Surveillance and Reporting

  • Surveillance process clearly defined

  • Post-procedure follow-up process established

  • Infection data routinely analyzed

  • Required reporting obligations understood

  • Escalation process documented

Education and Competency

  • Initial infection prevention education completed

  • Annual education current

  • High-risk competencies validated

  • Training on new equipment documented

  • Corrective education documented following identified deficiencies

Mock Survey and Performance Improvement

  • Mock survey completed

  • Patient tracer completed

  • Instrument tracer completed

  • Medication tracer completed

  • Environmental cleaning tracer completed

  • Findings documented

  • Corrective actions completed

  • Follow-up audits demonstrate sustained improvement

Successfully Navigating Accreditation Surveys

The facilities that navigate accreditation surveys, including those performed by the Joint Commission, well have built infection prevention into the way they operate every day.

For ASCs, that means walking your facility the way a surveyor will — observing care, asking staff questions, tracing instruments and medications, reviewing documentation, and confirming that leadership responds when risks are identified. Survey preparation and good infection prevention practice are the same work.

If your ASC treats accreditation readiness as an ongoing quality process, you’ll be better positioned for survey — and for providing safer care to every patient who walks through your doors.

Preparing for an Accreditation Survey?

ICCS helps ASCs and other healthcare organizations prepare for accreditation surveys by identifying infection prevention gaps before surveyors do. If you’d like an experienced set of eyes on your infection prevention program, a mock survey is often the most effective place to start.

Learn more about our survey preparation services, explore ICCS services for ambulatory surgery centers, or contact ICCS to discuss how we can help.

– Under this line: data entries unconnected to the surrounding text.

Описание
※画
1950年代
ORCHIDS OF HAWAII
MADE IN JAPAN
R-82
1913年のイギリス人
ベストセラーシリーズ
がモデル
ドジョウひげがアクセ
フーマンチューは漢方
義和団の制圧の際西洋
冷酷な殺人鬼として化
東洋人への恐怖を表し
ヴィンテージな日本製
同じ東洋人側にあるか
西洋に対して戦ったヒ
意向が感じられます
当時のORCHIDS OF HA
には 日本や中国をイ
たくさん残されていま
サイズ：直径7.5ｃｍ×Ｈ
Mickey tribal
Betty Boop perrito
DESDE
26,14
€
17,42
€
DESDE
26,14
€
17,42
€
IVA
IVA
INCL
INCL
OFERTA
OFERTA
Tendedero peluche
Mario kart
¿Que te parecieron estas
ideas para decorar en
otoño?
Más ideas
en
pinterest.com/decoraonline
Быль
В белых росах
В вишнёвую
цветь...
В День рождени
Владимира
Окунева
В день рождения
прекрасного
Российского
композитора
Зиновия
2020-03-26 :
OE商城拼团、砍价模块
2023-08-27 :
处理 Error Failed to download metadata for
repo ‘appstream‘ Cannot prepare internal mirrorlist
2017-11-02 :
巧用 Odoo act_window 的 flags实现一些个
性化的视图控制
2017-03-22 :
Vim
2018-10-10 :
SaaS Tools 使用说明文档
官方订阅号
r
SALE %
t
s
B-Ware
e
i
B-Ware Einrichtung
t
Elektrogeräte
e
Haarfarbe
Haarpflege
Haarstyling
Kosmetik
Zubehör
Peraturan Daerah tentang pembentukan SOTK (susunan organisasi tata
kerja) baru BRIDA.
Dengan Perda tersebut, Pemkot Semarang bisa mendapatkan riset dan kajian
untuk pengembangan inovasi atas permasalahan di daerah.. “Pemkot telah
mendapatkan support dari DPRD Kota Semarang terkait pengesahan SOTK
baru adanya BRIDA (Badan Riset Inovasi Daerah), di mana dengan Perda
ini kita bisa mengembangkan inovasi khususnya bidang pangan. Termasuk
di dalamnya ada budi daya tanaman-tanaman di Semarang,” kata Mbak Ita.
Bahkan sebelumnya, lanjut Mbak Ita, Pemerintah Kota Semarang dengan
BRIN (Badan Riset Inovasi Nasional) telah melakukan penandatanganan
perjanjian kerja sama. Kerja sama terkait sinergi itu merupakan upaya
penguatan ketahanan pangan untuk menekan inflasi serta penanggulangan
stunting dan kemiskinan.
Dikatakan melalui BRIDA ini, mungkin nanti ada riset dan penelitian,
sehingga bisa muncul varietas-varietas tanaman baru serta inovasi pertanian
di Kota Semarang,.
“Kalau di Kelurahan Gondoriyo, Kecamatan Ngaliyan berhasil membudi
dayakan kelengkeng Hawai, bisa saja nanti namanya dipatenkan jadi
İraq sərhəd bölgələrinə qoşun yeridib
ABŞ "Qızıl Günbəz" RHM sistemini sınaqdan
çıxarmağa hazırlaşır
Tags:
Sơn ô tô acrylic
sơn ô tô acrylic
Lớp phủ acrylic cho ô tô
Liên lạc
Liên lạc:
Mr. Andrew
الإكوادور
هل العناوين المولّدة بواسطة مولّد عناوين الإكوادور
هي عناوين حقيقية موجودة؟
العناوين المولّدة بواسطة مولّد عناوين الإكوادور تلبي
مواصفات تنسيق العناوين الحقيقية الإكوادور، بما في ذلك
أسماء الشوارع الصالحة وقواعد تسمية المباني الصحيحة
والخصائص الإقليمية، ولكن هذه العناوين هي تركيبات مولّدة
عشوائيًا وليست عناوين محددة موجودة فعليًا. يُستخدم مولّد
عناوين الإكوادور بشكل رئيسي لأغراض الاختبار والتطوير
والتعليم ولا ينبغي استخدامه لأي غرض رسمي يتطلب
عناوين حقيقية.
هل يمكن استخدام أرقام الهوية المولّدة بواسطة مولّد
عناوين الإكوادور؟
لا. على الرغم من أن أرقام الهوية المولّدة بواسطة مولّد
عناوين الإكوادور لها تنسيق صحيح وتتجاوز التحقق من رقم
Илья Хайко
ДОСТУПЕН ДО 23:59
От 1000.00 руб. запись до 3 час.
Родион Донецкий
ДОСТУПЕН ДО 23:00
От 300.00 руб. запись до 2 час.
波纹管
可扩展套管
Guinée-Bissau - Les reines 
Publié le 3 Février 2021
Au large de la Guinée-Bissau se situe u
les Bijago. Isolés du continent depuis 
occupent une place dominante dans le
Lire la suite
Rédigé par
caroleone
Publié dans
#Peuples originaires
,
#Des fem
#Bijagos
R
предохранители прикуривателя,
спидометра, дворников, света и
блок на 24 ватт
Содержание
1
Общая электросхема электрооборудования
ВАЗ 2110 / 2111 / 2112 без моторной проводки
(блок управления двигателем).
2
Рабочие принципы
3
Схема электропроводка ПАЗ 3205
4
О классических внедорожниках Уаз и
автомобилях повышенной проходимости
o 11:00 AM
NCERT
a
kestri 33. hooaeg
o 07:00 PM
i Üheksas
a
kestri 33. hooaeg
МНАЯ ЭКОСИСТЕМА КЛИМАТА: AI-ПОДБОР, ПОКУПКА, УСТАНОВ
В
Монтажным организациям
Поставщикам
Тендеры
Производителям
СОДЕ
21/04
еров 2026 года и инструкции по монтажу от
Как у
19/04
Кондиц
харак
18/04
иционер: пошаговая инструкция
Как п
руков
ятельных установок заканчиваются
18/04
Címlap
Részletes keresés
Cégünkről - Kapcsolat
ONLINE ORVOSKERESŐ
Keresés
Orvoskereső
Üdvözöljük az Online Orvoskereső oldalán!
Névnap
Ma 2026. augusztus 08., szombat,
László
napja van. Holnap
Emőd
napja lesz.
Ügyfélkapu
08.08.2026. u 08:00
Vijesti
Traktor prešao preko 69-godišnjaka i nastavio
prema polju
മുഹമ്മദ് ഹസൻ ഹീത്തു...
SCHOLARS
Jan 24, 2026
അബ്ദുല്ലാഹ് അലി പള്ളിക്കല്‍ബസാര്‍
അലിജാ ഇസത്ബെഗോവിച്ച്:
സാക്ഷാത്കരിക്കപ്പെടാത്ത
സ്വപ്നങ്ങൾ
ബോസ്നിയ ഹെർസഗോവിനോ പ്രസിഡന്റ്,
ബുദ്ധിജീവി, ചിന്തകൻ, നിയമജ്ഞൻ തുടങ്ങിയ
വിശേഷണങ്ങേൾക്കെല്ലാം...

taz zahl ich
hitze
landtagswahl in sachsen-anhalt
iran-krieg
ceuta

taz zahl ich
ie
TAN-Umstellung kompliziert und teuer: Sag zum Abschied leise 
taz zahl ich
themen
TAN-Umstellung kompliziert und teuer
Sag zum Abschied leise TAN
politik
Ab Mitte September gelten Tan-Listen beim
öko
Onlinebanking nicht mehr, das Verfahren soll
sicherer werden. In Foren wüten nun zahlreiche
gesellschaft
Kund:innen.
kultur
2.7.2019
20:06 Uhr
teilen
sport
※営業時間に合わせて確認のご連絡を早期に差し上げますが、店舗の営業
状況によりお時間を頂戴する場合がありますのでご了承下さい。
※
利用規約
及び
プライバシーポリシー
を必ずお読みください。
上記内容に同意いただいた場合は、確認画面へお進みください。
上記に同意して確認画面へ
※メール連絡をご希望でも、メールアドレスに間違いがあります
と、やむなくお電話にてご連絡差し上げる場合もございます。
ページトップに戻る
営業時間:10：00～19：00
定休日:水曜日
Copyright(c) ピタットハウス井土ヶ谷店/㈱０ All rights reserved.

Frequently Asked Questions About Joint Commission Survey Preparation

How far in advance should an ASC prepare for a Joint Commission survey?

Survey readiness should be an ongoing process rather than a project that begins a few weeks before an anticipated survey. If your organization expects a survey within the coming months, conduct a comprehensive mock survey early enough to identify deficiencies, implement corrective actions, educate staff, and verify that improvements have been sustained.

Which infection prevention areas receive the greatest survey attention?

Although every organization is different, surveyors commonly focus on hand hygiene, medication and injection safety, sterile processing, environmental cleaning, staff competency, infection surveillance, and whether daily practice consistently aligns with written policies.

Are written infection prevention policies enough?

Policies establish expectations, but surveyors evaluate much more — whether staff understand those expectations, consistently follow them, and whether leadership monitors compliance and responds appropriately when deficiencies are identified.

What infection prevention risks are most common in ambulatory surgery centers?

Sterile processing, medication preparation and injection safety, environmental cleaning, and breakdowns between written policy and actual workflow remain among the most frequent areas requiring corrective action. The specific risks for each organization depend on the procedures performed, patient population, equipment, and facility design.

Should every ASC perform a mock survey?

Yes. Mock surveys frequently identify opportunities for improvement that routine audits miss. They allow organizations to correct deficiencies before accreditation surveys while strengthening patient safety and staff confidence.

What if we discover problems shortly before our survey?

Address them immediately. Document the issue, implement corrective actions, provide additional education if necessary, revise policies when appropriate, and perform follow-up audits to verify sustained improvement. Organizations that recognize and correct deficiencies generally demonstrate a stronger quality culture than organizations that appear unaware of their own risks.